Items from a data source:
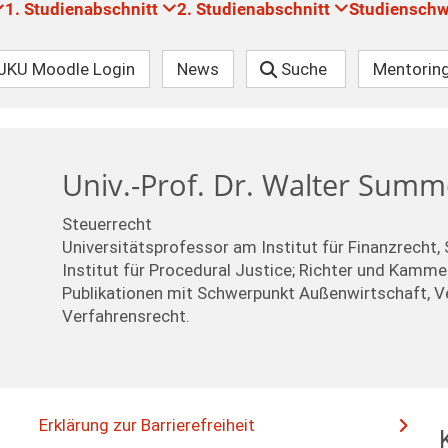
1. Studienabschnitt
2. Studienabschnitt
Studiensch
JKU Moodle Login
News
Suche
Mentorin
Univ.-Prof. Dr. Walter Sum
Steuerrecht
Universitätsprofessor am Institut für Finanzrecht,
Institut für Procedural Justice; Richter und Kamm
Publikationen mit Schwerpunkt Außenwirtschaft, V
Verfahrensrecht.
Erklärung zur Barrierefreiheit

...

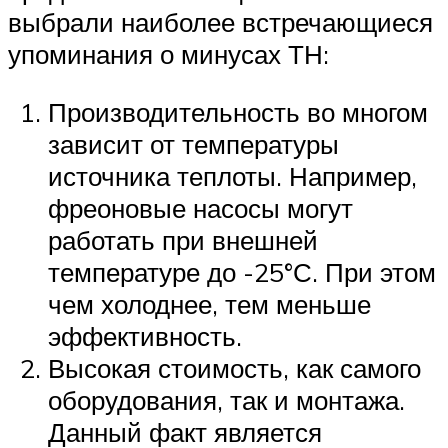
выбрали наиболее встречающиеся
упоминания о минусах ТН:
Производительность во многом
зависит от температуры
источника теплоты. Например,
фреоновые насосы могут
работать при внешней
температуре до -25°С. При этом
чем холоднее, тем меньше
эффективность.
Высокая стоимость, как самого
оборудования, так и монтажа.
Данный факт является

(Assignment):
Reproduce only the lines above spanning from the line containing "работать при внешней" through the line containing "Данный факт является", word for word.

(Answer space):
работать при внешней
температуре до -25°С. При этом
чем холоднее, тем меньше
эффективность.
Высокая стоимость, как самого
оборудования, так и монтажа.
Данный факт является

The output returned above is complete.